[Exercise goal] Please print out the entries below unchanged and skip the images.
————
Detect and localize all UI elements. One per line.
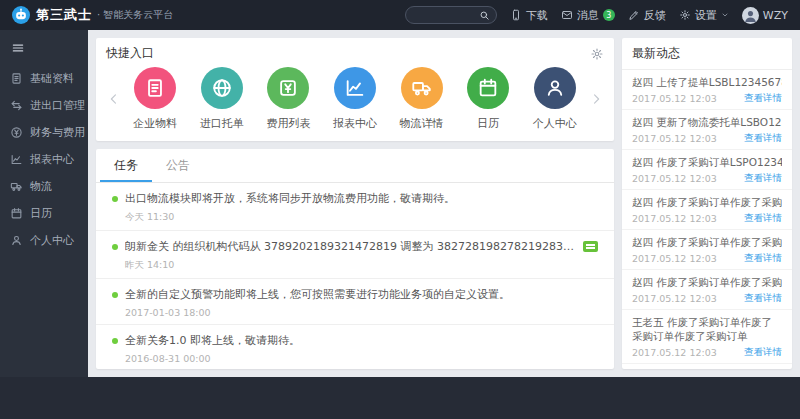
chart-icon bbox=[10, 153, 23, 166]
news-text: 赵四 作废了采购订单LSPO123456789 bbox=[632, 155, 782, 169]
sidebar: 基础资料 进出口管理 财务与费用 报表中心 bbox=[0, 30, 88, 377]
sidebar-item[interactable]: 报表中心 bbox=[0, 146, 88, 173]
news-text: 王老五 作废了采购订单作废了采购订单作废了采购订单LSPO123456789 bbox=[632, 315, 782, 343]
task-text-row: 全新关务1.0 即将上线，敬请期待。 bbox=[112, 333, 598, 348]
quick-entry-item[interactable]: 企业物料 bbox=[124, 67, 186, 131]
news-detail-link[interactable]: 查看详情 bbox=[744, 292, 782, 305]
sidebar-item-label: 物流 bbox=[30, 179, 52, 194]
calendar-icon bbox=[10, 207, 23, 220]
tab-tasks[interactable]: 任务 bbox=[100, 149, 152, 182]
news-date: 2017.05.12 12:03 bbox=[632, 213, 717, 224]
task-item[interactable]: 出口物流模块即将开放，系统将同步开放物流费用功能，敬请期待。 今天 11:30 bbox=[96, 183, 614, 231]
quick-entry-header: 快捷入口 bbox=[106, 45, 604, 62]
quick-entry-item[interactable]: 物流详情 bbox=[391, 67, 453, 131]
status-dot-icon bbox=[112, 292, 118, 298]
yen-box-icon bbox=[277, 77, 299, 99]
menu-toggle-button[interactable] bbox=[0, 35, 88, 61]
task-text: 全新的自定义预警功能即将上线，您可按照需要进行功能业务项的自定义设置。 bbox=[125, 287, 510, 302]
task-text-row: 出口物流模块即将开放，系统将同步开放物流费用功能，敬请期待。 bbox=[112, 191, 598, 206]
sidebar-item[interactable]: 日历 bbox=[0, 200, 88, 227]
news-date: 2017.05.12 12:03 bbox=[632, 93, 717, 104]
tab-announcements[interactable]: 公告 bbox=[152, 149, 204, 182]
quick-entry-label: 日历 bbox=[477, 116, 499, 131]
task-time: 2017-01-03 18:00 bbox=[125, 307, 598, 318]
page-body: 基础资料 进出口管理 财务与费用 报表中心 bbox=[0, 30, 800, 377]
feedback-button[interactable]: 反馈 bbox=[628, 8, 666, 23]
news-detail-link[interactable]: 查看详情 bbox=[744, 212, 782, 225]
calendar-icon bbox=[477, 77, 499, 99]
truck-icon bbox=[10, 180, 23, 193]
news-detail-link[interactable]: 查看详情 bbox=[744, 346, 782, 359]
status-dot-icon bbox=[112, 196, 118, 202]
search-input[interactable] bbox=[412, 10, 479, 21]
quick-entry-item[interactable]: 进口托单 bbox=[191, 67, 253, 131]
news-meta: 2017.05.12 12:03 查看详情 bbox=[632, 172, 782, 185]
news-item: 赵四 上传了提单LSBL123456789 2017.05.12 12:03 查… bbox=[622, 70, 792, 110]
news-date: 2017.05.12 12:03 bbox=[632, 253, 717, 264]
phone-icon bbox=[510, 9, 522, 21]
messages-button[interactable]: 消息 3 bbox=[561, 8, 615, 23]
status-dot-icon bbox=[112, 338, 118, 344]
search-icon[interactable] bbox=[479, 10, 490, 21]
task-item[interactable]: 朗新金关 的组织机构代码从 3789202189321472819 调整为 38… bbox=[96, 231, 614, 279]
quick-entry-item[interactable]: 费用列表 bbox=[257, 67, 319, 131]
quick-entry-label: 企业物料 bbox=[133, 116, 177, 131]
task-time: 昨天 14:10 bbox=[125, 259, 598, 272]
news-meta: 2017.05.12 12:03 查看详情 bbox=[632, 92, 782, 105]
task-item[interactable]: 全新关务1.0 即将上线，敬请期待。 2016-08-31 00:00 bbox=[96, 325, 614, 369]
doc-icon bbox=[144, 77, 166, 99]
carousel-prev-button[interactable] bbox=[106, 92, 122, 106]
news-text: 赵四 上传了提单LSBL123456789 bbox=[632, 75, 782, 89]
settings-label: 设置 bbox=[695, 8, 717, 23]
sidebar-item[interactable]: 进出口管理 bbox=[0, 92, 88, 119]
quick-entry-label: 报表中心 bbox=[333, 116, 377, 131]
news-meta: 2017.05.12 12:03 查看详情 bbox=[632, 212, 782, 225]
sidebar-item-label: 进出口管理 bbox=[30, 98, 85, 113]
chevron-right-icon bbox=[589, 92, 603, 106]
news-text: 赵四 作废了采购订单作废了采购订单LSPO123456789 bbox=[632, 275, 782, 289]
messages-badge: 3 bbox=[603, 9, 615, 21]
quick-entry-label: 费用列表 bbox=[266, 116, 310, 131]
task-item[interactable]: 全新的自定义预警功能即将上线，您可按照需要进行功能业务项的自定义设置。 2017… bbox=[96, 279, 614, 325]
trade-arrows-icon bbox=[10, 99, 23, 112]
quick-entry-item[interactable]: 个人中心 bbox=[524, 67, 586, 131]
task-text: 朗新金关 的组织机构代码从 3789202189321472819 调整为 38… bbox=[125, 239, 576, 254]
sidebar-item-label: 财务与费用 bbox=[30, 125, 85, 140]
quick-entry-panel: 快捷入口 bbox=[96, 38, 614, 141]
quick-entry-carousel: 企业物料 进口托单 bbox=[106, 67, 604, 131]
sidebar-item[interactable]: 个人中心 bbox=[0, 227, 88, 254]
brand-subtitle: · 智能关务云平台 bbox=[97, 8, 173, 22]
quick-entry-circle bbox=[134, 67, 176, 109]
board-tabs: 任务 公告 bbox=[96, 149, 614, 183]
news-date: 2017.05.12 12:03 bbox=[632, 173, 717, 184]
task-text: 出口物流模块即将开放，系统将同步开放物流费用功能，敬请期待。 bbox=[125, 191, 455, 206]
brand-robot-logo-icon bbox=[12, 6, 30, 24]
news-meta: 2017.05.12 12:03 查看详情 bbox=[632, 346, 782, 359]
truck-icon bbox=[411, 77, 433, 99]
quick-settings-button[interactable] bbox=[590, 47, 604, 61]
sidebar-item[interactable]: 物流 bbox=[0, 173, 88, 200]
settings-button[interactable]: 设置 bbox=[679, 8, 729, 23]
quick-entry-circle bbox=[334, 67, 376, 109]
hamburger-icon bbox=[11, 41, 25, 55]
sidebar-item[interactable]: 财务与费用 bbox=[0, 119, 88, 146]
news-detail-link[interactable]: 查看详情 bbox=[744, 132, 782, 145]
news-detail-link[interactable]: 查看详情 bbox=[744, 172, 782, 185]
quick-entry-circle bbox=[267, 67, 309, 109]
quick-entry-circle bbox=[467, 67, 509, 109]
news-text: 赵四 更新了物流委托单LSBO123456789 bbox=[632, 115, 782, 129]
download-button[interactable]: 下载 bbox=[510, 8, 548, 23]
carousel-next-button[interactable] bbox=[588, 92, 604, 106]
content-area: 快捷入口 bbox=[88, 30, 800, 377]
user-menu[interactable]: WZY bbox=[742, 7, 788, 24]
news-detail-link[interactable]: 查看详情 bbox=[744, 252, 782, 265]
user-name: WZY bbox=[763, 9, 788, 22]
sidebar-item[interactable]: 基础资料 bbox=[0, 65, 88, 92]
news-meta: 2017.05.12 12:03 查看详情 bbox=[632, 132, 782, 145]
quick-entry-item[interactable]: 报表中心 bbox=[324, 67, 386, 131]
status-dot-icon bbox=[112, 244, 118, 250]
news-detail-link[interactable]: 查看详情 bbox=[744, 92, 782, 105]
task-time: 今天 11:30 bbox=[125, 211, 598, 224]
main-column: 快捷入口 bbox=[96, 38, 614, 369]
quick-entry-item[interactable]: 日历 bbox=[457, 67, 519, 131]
————
[Answer section]
Detect and localize all UI elements. One per line.
chart-icon bbox=[10, 153, 23, 166]
news-text: 赵四 作废了采购订单LSPO123456789 bbox=[632, 155, 782, 169]
sidebar: 基础资料 进出口管理 财务与费用 报表中心 bbox=[0, 30, 88, 377]
sidebar-item[interactable]: 报表中心 bbox=[0, 146, 88, 173]
news-text: 王老五 作废了采购订单作废了采购订单作废了采购订单LSPO123456789 bbox=[632, 315, 782, 343]
task-text-row: 全新关务1.0 即将上线，敬请期待。 bbox=[112, 333, 598, 348]
quick-entry-item[interactable]: 企业物料 bbox=[124, 67, 186, 131]
news-detail-link[interactable]: 查看详情 bbox=[744, 292, 782, 305]
sidebar-item-label: 物流 bbox=[30, 179, 52, 194]
calendar-icon bbox=[10, 207, 23, 220]
tab-tasks[interactable]: 任务 bbox=[100, 149, 152, 182]
news-date: 2017.05.12 12:03 bbox=[632, 213, 717, 224]
task-item[interactable]: 出口物流模块即将开放，系统将同步开放物流费用功能，敬请期待。 今天 11:30 bbox=[96, 183, 614, 231]
quick-entry-header: 快捷入口 bbox=[106, 45, 604, 62]
quick-entry-item[interactable]: 物流详情 bbox=[391, 67, 453, 131]
status-dot-icon bbox=[112, 292, 118, 298]
yen-box-icon bbox=[277, 77, 299, 99]
menu-toggle-button[interactable] bbox=[0, 35, 88, 61]
task-text: 全新的自定义预警功能即将上线，您可按照需要进行功能业务项的自定义设置。 bbox=[125, 287, 510, 302]
task-text-row: 出口物流模块即将开放，系统将同步开放物流费用功能，敬请期待。 bbox=[112, 191, 598, 206]
sidebar-item[interactable]: 日历 bbox=[0, 200, 88, 227]
news-date: 2017.05.12 12:03 bbox=[632, 93, 717, 104]
tab-announcements[interactable]: 公告 bbox=[152, 149, 204, 182]
quick-entry-label: 日历 bbox=[477, 116, 499, 131]
task-time: 2017-01-03 18:00 bbox=[125, 307, 598, 318]
page-body: 基础资料 进出口管理 财务与费用 报表中心 bbox=[0, 30, 800, 377]
feedback-button[interactable]: 反馈 bbox=[628, 8, 666, 23]
news-detail-link[interactable]: 查看详情 bbox=[744, 212, 782, 225]
calendar-icon bbox=[477, 77, 499, 99]
truck-icon bbox=[10, 180, 23, 193]
news-detail-link[interactable]: 查看详情 bbox=[744, 346, 782, 359]
status-dot-icon bbox=[112, 196, 118, 202]
search-input[interactable] bbox=[412, 10, 479, 21]
quick-entry-item[interactable]: 进口托单 bbox=[191, 67, 253, 131]
news-meta: 2017.05.12 12:03 查看详情 bbox=[632, 172, 782, 185]
news-item: 赵四 上传了提单LSBL123456789 2017.05.12 12:03 查… bbox=[622, 70, 792, 110]
news-date: 2017.05.12 12:03 bbox=[632, 253, 717, 264]
phone-icon bbox=[510, 9, 522, 21]
messages-button[interactable]: 消息 3 bbox=[561, 8, 615, 23]
status-dot-icon bbox=[112, 338, 118, 344]
search-icon[interactable] bbox=[479, 10, 490, 21]
task-item[interactable]: 朗新金关 的组织机构代码从 3789202189321472819 调整为 38… bbox=[96, 231, 614, 279]
quick-entry-item[interactable]: 费用列表 bbox=[257, 67, 319, 131]
quick-entry-label: 企业物料 bbox=[133, 116, 177, 131]
task-time: 昨天 14:10 bbox=[125, 259, 598, 272]
news-meta: 2017.05.12 12:03 查看详情 bbox=[632, 92, 782, 105]
task-item[interactable]: 全新关务1.0 即将上线，敬请期待。 2016-08-31 00:00 bbox=[96, 325, 614, 369]
doc-icon bbox=[144, 77, 166, 99]
carousel-prev-button[interactable] bbox=[106, 92, 122, 106]
news-text: 赵四 上传了提单LSBL123456789 bbox=[632, 75, 782, 89]
settings-label: 设置 bbox=[695, 8, 717, 23]
sidebar-item[interactable]: 进出口管理 bbox=[0, 92, 88, 119]
quick-entry-label: 报表中心 bbox=[333, 116, 377, 131]
news-meta: 2017.05.12 12:03 查看详情 bbox=[632, 212, 782, 225]
sidebar-item-label: 进出口管理 bbox=[30, 98, 85, 113]
chevron-right-icon bbox=[589, 92, 603, 106]
news-text: 赵四 作废了采购订单作废了采购订单LSPO123456789 bbox=[632, 275, 782, 289]
messages-badge: 3 bbox=[603, 9, 615, 21]
quick-entry-label: 费用列表 bbox=[266, 116, 310, 131]
task-item[interactable]: 全新的自定义预警功能即将上线，您可按照需要进行功能业务项的自定义设置。 2017… bbox=[96, 279, 614, 325]
trade-arrows-icon bbox=[10, 99, 23, 112]
quick-entry-item[interactable]: 个人中心 bbox=[524, 67, 586, 131]
task-text: 朗新金关 的组织机构代码从 3789202189321472819 调整为 38… bbox=[125, 239, 576, 254]
sidebar-item-label: 财务与费用 bbox=[30, 125, 85, 140]
quick-entry-panel: 快捷入口 bbox=[96, 38, 614, 141]
quick-entry-carousel: 企业物料 进口托单 bbox=[106, 67, 604, 131]
sidebar-item[interactable]: 个人中心 bbox=[0, 227, 88, 254]
brand-subtitle: · 智能关务云平台 bbox=[97, 8, 173, 22]
quick-entry-circle bbox=[134, 67, 176, 109]
board-tabs: 任务 公告 bbox=[96, 149, 614, 183]
news-date: 2017.05.12 12:03 bbox=[632, 173, 717, 184]
task-text: 出口物流模块即将开放，系统将同步开放物流费用功能，敬请期待。 bbox=[125, 191, 455, 206]
brand-robot-logo-icon bbox=[12, 6, 30, 24]
news-meta: 2017.05.12 12:03 查看详情 bbox=[632, 346, 782, 359]
truck-icon bbox=[411, 77, 433, 99]
quick-settings-button[interactable] bbox=[590, 47, 604, 61]
sidebar-item[interactable]: 物流 bbox=[0, 173, 88, 200]
settings-button[interactable]: 设置 bbox=[679, 8, 729, 23]
quick-entry-circle bbox=[334, 67, 376, 109]
hamburger-icon bbox=[11, 41, 25, 55]
sidebar-item[interactable]: 财务与费用 bbox=[0, 119, 88, 146]
news-detail-link[interactable]: 查看详情 bbox=[744, 132, 782, 145]
news-detail-link[interactable]: 查看详情 bbox=[744, 172, 782, 185]
quick-entry-circle bbox=[267, 67, 309, 109]
quick-entry-circle bbox=[467, 67, 509, 109]
news-text: 赵四 更新了物流委托单LSBO123456789 bbox=[632, 115, 782, 129]
download-button[interactable]: 下载 bbox=[510, 8, 548, 23]
carousel-next-button[interactable] bbox=[588, 92, 604, 106]
content-area: 快捷入口 bbox=[88, 30, 800, 377]
user-menu[interactable]: WZY bbox=[742, 7, 788, 24]
news-detail-link[interactable]: 查看详情 bbox=[744, 252, 782, 265]
user-name: WZY bbox=[763, 9, 788, 22]
sidebar-item[interactable]: 基础资料 bbox=[0, 65, 88, 92]
news-meta: 2017.05.12 12:03 查看详情 bbox=[632, 132, 782, 145]
quick-entry-item[interactable]: 报表中心 bbox=[324, 67, 386, 131]
status-dot-icon bbox=[112, 244, 118, 250]
news-detail-link[interactable]: 查看详情 bbox=[744, 92, 782, 105]
task-time: 今天 11:30 bbox=[125, 211, 598, 224]
main-column: 快捷入口 bbox=[96, 38, 614, 369]
quick-entry-item[interactable]: 日历 bbox=[457, 67, 519, 131]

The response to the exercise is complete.